# Non-inductive proof of the spectral theorem (for normal matrices)

Here we present a non-inductive proof of the spectral theorem for normal matrices (which doesn’t use, for instance, proposition 8.6.4 in Artin’s Algebra). (But it does seem to be the same as the proof in Herstein’s Topics in algebra.) It is motivated by a similar direct proof (presented in my class) for Hermitian operators with ${n}$ distinct eigenvalues.

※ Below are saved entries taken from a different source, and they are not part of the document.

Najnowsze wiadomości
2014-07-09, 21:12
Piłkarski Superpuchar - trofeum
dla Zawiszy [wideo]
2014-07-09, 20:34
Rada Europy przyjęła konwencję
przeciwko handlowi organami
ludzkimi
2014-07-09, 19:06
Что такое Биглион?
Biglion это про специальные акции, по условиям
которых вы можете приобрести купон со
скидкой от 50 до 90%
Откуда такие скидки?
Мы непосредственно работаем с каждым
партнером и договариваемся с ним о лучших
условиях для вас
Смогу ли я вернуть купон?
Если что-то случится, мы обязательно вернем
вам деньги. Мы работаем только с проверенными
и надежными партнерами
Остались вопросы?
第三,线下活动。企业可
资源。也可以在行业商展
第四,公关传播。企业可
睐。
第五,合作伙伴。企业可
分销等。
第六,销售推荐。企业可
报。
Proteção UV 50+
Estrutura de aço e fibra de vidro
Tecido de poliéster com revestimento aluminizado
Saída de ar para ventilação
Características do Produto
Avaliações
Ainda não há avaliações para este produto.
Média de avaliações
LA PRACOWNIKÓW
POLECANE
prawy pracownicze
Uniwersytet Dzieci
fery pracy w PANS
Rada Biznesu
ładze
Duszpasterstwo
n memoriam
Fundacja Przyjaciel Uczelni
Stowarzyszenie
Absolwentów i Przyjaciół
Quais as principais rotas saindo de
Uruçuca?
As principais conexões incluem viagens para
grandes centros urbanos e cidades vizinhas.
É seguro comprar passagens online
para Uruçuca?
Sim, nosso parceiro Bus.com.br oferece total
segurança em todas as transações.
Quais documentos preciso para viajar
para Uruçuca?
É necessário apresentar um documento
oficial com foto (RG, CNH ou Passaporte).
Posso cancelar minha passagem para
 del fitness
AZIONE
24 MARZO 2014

We work in matrix form, so we need to prove that there exists an orthonormal basis of ${\mathbb{C}^n}$ consisting of eigenvectors of a normal matrix ${A}$.

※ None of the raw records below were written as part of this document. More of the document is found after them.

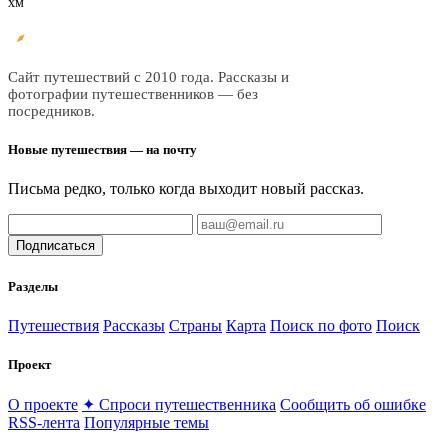
хм
Все
трэвел
Сайт путешествий с 2010 года. Рассказы и
фотографии путешественников — без
посредников.
Новые путешествия — на почту
Письма редко, только когда выходит новый рассказ.
Подписаться
Разделы
Путешествия
Рассказы
Страны
Карта
Поиск по фото
Поиск
Проект
О проекте
✦ Спроси путешественника
Сообщить об ошибке
RSS-лента
Популярные темы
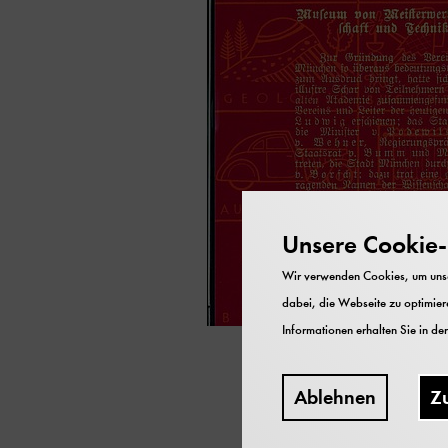
Unsere Cookie-R
Wir verwenden Cookies, um unser
dabei, die Webseite zu optimiere
Informationen erhalten Sie in de
Ablehnen
Z
Die CD-Rom präsent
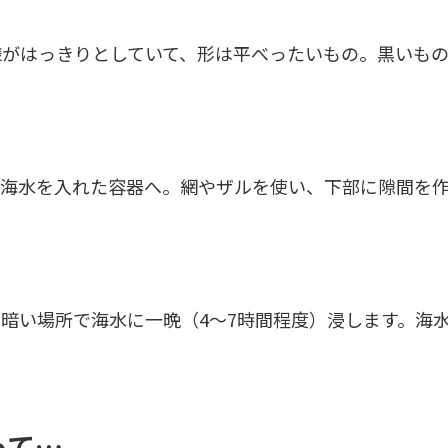
様がはっきりとしていて、形は平べったいもの。黒いも
の海水を入れた容器へ。網やザルを使い、下部に隙間を
暗い場所で海水に一晩（4～7時間程度）浸します。海
って…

First we show that ${A}$ has no generalized eigenvectors of order ${2}$ (or higher). Fix ${\lambda\in\mathbb{C}}$, and define ${A' = A-\lambda I}$. Since ${I = I^*}$ commutes with every ${n\times n}$ matrix, ${A'}$ is normal. It suffices to show that ${A'X=0}$ whenever ${A'^2 X = 0}$ (here ${X\in\mathbb{C}^n}$ is a vector). Suppose the latter holds. Since ${A',A'^*}$ commute,

$\displaystyle \lvert A'^*A' X\rvert^2 = [X^* A'^*A'] [A'^*A' X] = [X^*(A'^*)^2] [A'^2 X] = 0 \implies A'^*A' X = 0,$

from which it similarly follows that

$\displaystyle \lvert A'X \rvert^2 = [X^*A'^*] [A'X] = X^* (A'^*A' X) = 0 \implies A'X = 0,$

as desired.

Hence ${A}$ has all Jordan blocks of size ${1}$ (${A}$ is diagonalizable). Let ${\lambda_1,\ldots,\lambda_k}$ be the distinct eigenvalues of ${A}$, with corresponding eigenspaces ${E_{\lambda_1},\ldots,E_{\lambda_k}}$, so that ${\mathbb{C}^n = \bigoplus_{i=1}^{k} E_{\lambda_i}}$.

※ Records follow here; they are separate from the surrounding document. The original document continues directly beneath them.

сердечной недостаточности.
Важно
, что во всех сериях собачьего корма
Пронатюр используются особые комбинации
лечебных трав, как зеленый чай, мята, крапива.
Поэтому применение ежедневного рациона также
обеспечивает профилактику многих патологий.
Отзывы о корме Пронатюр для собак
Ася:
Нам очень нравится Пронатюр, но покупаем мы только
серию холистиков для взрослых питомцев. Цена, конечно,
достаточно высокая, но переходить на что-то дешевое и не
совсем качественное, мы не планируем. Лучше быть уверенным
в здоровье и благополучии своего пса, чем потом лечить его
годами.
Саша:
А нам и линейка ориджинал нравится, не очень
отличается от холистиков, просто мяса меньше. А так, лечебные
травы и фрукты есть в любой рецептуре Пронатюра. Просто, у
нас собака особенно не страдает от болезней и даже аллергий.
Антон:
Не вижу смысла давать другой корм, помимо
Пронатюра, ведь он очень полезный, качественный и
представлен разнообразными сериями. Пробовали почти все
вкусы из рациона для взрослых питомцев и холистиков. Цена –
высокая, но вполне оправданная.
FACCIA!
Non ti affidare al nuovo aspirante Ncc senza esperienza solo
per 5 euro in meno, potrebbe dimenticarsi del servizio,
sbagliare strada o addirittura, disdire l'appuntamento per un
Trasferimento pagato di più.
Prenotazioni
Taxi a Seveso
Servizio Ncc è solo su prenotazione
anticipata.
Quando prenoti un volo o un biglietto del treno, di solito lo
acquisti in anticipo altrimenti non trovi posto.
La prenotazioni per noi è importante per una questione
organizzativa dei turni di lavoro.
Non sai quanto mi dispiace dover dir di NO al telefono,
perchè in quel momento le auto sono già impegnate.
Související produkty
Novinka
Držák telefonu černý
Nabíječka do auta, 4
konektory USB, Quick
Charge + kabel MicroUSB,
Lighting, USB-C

We now prove that the ${E_{\lambda_i}}$ are pairwise orthogonal. Let ${r,s}$ be two distinct indices and take ${X\in E_{\lambda_r}}$, ${Y\in E_{\lambda_s}}$. Let ${A' = A-\lambda_r I}$, so ${A'}$ is normal as before. Then ${A'X = 0}$ (by definition), so

$\displaystyle \lvert A'^* X \rvert^2 = [X^*A'] [A'^*X] = [X^*A'^*] [A'X] = 0\implies A'^*X = 0\implies A^* X = \overline{\lambda_r} X.$

Therefore

$\displaystyle X^* (\lambda_s Y) = X^* (AY) = (A^* X)^* Y = (\lambda_r X^*)Y \implies (\lambda_r-\lambda_s) X^*Y = 0,$

so ${\lambda_r\ne\lambda_s}$ forces ${X^*Y = 0}$, establishing the desired orthogonality.

Finally, we can just choose arbitrary orthonormal bases for the (nondegenerate) individual ${E_{\lambda_i}}$, and merge the resulting ${k}$ bases into a single orthonormal basis of eigenvectors for ${A}$, so we’re done.